Rheological and release properties of double microemulsions (containing active ingredients) prepared with various polyelectrolytes such as angum gum (AG), arabic gum (GA), whey protein, chitosan, xanthan gum, etc., were investigated in [63
]. For example, crocin (a bioactive of saffron) is a highly water-soluble carotenoid with several physiological benefits which is sensitive to environmental conditions, such as light, oxygen, and pH. In this study, firstly a W1/O microemulsion containing crocin in the W1 phase was prepared using a spontaneous emulsification method, and then the double emulsion (W1/O/W2) was prepared with AG in the outer aqueous phase (W2).

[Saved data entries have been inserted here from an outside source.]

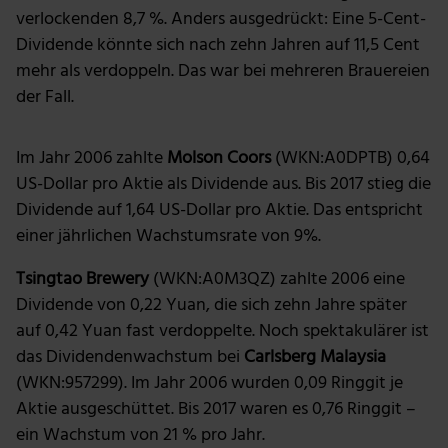
verlockenden 8,7 %. Anders ausgedrückt: Eine 5-Cent-
Dividende könnte sich nach zehn Jahren auf 11,5 Cent
mehr als verdoppeln. Das war bei mehreren Brauereien
der Fall.
Im Jahr 2006 zahlte
Molson Coors
(WKN:A0DPTB) 0,64
US-Dollar pro Aktie als Dividende aus. Bis 2017 stieg die
Dividende auf 1,64 US-Dollar pro Aktie. Das entspricht
einer jährlichen Wachstumsrate von 9%.
Tsingtao Brewery
(WKN:A0M3QZ) zahlte 2006 eine
Dividende von 0,22 Yuan, die sich zehn Jahre später
auf 0,42 Yuan fast verdoppelte. Noch spektakulärer ist
das Dividendenwachstum bei
Carlsberg Malaysia
(WKN:957299). Im Jahr 2006 wurden 0,09 Ringgit je
Aktie ausgeschüttet. Bis 2017 waren es 0,76 Ringgit –
ein Wachstum von 21 % pro Jahr.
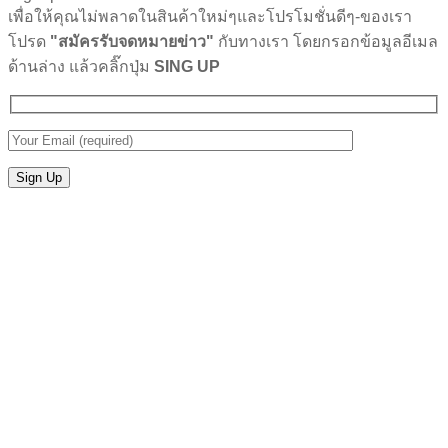
เพื่อให้คุณไม่พลาดในสินค้าใหม่ๆและโปรโมชั่นดีๆ-ของเรา
โปรด
"สมัครรับจดหมายข่าว"
กับทางเรา โดยกรอกข้อมูลอีเมล
ด้านล่าง แล้วคลิ๊กปุ่ม
SING UP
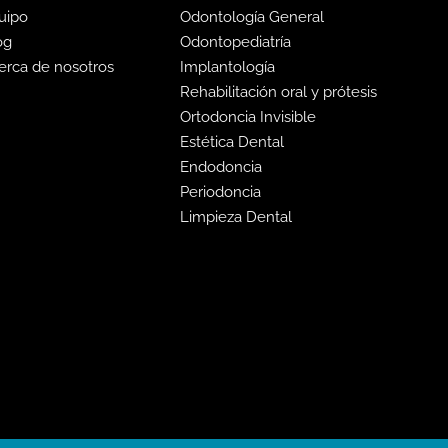
uipo
Odontología General
og
Odontopediatría
erca de nosotros
Implantología
Rehabilitación oral y prótesis
Ortodoncia Invisible
Estética Dental
Endodoncia
Periodoncia
Limpieza Dental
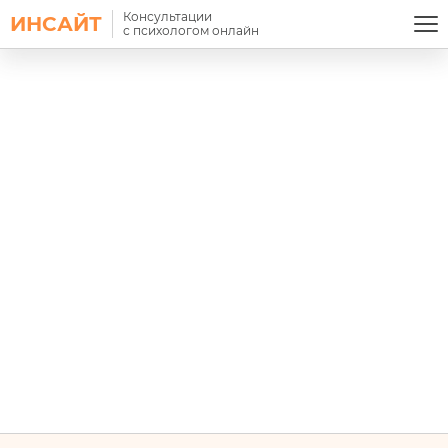
Консультации
ИНСАЙТ
с психологом онлайн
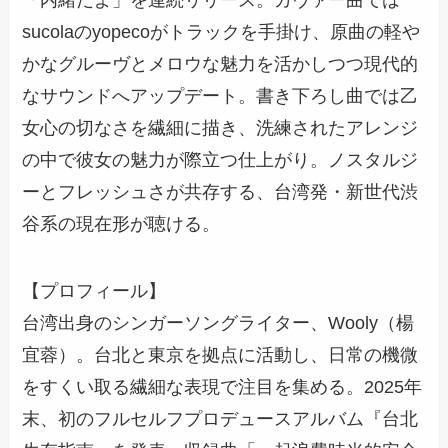
sucolaのyopecoがトラックを手掛け、原曲の軽や
かなグルーヴとメロウな魅力を活かしつつ現代的
なサウンドへアップデート。書き下ろし曲では乙
女心の切なさを繊細に描き、洗練されたアレンジ
の中で彼女の魅力が際立つ仕上がり。ノスタルジ
ーとフレッシュさが共存する、台湾発・新世代渋
谷系の現在形が聴ける。
【プロフィール】
台湾出身のシンガーソングライター、Wooly（楊
宜蓉）。台北と東京を拠点に活動し、日常の機微
をすくい取る繊細な表現で注目を集める。2025年
末、初のフルセルフプロデュースアルバム『台北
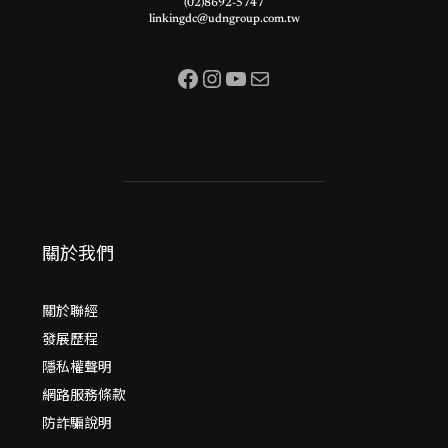
(02)8692-5747
linkingdc@udngroup.com.tw
Facebook
Instagram
YouTube
電子郵件
關於我們
關於聯經
發展歷程
隱私權聲明
網路服務條款
防詐騙說明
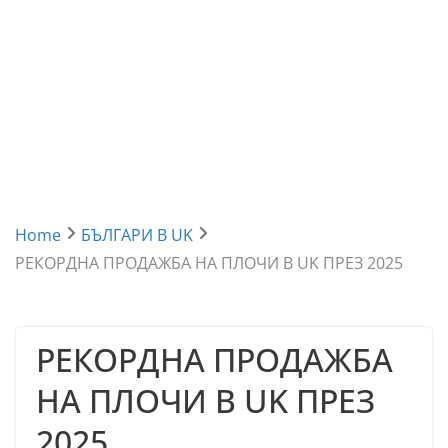
Home
БЪЛГАРИ В UK
РЕКОРДНА ПРОДАЖБА НА ПЛОЧИ В UK ПРЕЗ 2025
РЕКОРДНА ПРОДАЖБА
НА ПЛОЧИ В UK ПРЕЗ
2025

The resulting double emulsions were compared with those obtained by means of whey protein concentrate (WPC) and GA [93
]. Emulsions containing AG showed highest viscosity (about 10 times higher) and a gel-like behavior comparable to GA with an average droplet size of a W1/O microemulsions of approximately 10 nm. In contrast, WPC and GA produced double emulsions with droplet diameters of 429 and 695 nm, respectively, for 5% added biopolymers. Although the highest droplet size was observed for AG stabilized emulsions, they showed the lowest creaming and highest stability which could be attributed to their high viscosity. In terms of a dynamic behavior, for all samples the storage modulus G’ was higher than the loss modulus G”. The sizes of droplets correlated with the results described in [63
] where we determined nano-particle formulations that showed a low polydispersity index (PdI) ranging from 0.02 to 0.142, and droplet sizes from 202 to 393 d.nm. This indicates the stability of the obtained emulsions. The outer droplet diameter of the double emulsions was 695–1250 d.nm.

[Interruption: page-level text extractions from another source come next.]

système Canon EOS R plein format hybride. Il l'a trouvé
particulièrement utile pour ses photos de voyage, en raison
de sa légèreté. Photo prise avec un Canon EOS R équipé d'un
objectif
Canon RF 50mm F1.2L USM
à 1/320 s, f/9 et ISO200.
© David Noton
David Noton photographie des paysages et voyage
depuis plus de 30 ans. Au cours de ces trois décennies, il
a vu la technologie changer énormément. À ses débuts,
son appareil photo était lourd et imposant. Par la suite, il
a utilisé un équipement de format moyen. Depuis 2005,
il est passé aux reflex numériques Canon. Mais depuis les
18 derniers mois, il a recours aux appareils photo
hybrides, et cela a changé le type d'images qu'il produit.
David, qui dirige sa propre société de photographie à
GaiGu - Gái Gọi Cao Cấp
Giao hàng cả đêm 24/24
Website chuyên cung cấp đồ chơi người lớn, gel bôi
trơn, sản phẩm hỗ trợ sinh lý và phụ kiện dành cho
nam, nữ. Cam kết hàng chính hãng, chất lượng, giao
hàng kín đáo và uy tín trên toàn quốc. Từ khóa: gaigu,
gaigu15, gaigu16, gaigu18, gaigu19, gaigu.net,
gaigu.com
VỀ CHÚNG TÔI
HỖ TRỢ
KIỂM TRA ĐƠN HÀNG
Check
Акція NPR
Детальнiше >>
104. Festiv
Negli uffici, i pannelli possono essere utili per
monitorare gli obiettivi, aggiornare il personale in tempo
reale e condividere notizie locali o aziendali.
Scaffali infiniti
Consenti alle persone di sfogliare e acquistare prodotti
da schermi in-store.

The effect of mixtures of CS and poly(d
-lactic-co-glycolic acid) (PLGA) on the preparation of double emulsions and microcapsules (MC) was investigated in [94
]. MCs were prepared by the W/O/W double emulsion method and characterized in terms of morphology, size, encapsulation efficiency, and physicochemical and thermal properties. The resulting MCs had a spherical shape and different morphology, with sizes ranging from 11 to 20 nm, and encapsulation efficiencies of 40–52%, depending on the CS concentration. In summary, CS/PLGA MCs can be proposed as an attractive delivery system to control the release and long-term protection of resveratrol (RSV).

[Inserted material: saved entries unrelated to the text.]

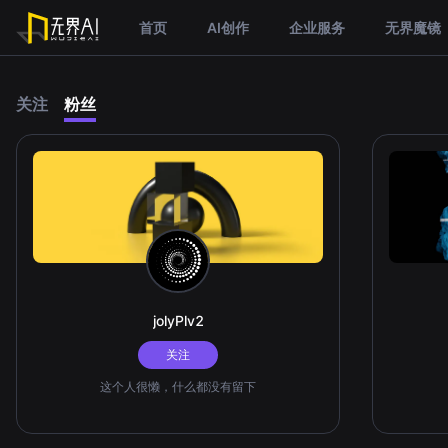
首页
AI创作
企业服务
无界魔镜
关注
粉丝
jolyPlv2
关注
这个人很懒，什么都没有留下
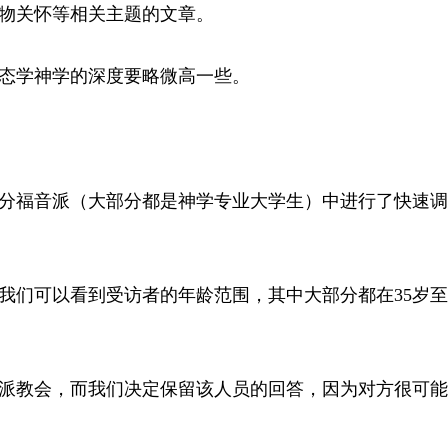
物关怀等相关主题的文章。
态学神学的深度要略微高一些。
分福音派（大部分都是神学专业大学生）中进行了快速调
我们可以看到受访者的年龄范围，其中大部分都在35岁至
派教会，而我们决定保留该人员的回答，因为对方很可能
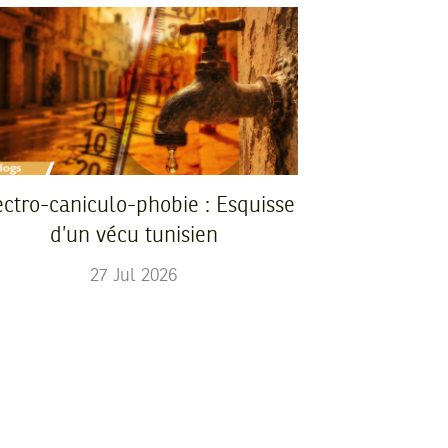
ectro-caniculo-phobie : Esquisse
d’un vécu tunisien
27
Jul
2026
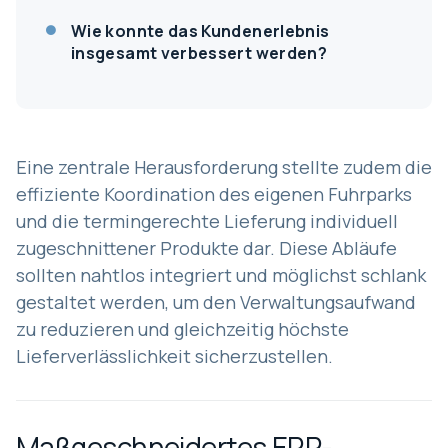
Wie konnte das Kundenerlebnis
insgesamt verbessert werden?
Eine zentrale Herausforderung stellte zudem die
effiziente Koordination des eigenen Fuhrparks
und die termingerechte Lieferung individuell
zugeschnittener Produkte dar. Diese Abläufe
sollten nahtlos integriert und möglichst schlank
gestaltet werden, um den Verwaltungsaufwand
zu reduzieren und gleichzeitig höchste
Lieferverlässlichkeit sicherzustellen.
Maßgeschneidertes ERP-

All the works mentioned here were devoted to microencapsulation and study of release of active ingredients from microcapsules and demonstrated the efficiency of the encapsulation methodology based on the formation of double emulsions. The cumulative release kinetics of insulin from double emulsion microdroplets stabilized by CS is presented in Figure 6
. A saline phosphate buffer (PBS) solution at pH 7.4 was chosen as the release medium for insulin to allow the establishment of sink conditions for it [63
From the release profile of insulin, it is possible to determine that 15% is released during the first 30 min, 40% within 1 h, and 70% within 1.5 h. Thus, the slow kinetics of the release of the active substances demonstrated the efficiency of the chosen methodology for obtaining double emulsions. Hence, compositions of surfactants with polyelectrolytes provide more stable emulsions and good formulation parameters for microencapsulation of active hydrophilic drugs.